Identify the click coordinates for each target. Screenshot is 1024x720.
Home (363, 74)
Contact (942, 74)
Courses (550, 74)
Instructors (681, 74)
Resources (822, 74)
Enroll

--*--

→ **WHAT TO PRODUCE**: The line with "Contact (942, 74)" and all the lines after it in the records above are to be output exactly, with nothing added.

→ **EXERCISE OUTPUT**:
Contact (942, 74)
Courses (550, 74)
Instructors (681, 74)
Resources (822, 74)
Enroll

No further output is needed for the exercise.